Review of The Trip (2011) by Eric O — 17 Sep 2012
Michael Winterbottom's worked with Steve Coogan and Rob Brydon before. It's been great then, and it's great now.
The Trip is pretty much a condensed film version of a 6-episode BBC2 series. There's not a whole lot to say about it, as words themselves don't do the simple, pleasant experience much justice. Steve Coogan and Rob Brydon dominate and essentially ARE themselves, playing slightly skewered versions of themselves - as in the great Tristram Shandy: A Cock and Bull Story - by the same name as a pair of buddies on a restaurant tour through the English countryside. The whole film follows their largely improvised conversations as they constantly try to upstage each other, Rob cracks himself up, and Steve continues to think of himself as a greater talent and finds himself irritated time and time again by his jovial companion in his own loneliness.
Their respective wits and talents carry the film, along with the beauty of the English countryside as they drive from destination to destination. There wasn't a lot of music that I can recall, but what was there served as an appropriate compliment to the film.

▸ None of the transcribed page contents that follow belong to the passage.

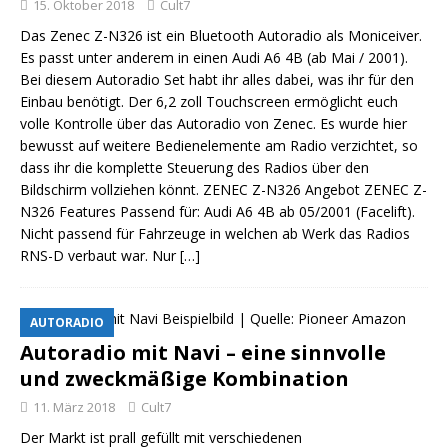
15. Oktober 2018
Cult7
Das Zenec Z-N326 ist ein Bluetooth Autoradio als Moniceiver.
Es passt unter anderem in einen Audi A6 4B (ab Mai / 2001).
Bei diesem Autoradio Set habt ihr alles dabei, was ihr für den
Einbau benötigt. Der 6,2 zoll Touchscreen ermöglicht euch
volle Kontrolle über das Autoradio von Zenec. Es wurde hier
bewusst auf weitere Bedienelemente am Radio verzichtet, so
dass ihr die komplette Steuerung des Radios über den
Bildschirm vollziehen könnt. ZENEC Z-N326 Angebot ZENEC Z-
N326 Features Passend für: Audi A6 4B ab 05/2001 (Facelift).
Nicht passend für Fahrzeuge in welchen ab Werk das Radios
RNS-D verbaut war. Nur
[…]
AUTORADIO
Autoradio mit Navi – eine sinnvolle
und zweckmäßige Kombination
11. März 2018
Cult7
Der Markt ist prall gefüllt mit verschiedenen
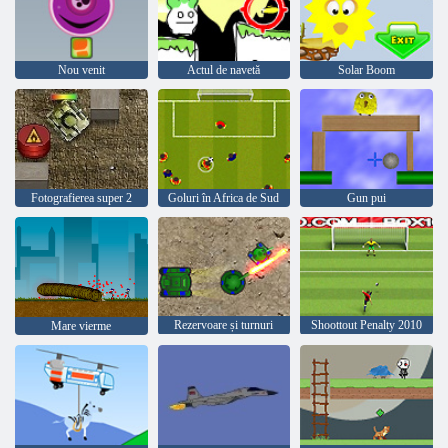
Nou venit
Actul de navetă
Solar Boom
Fotografierea super 2
Goluri în Africa de Sud
Gun pui
Rezervoare și turnuri
Shoottout Penalty 2010
Mare vierme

In the end, The Trip winds down on a note of quiet poignancy, looking at the quiet gulf that exists between the lives of the two friends, leading lives as different as they do in these character versions of themselves they play, bringing things to a close on an appropriately bittersweet moment with just a touch of pathos that doesn't serve to dilute the simple, pleasant experience that the film amounts to. Two great, very funny actors playing off each other with their wicked senses of humor while eating good food and driving to beautiful places. The Trip won't change your life, but like its title implies, it's a nice little vacation from everything else - sit down, get a bite to eat yourself, and laugh yourself silly.
This review of The Trip (2011) was written by Eric O on 17 Sep 2012.
The Trip has generally received positive reviews.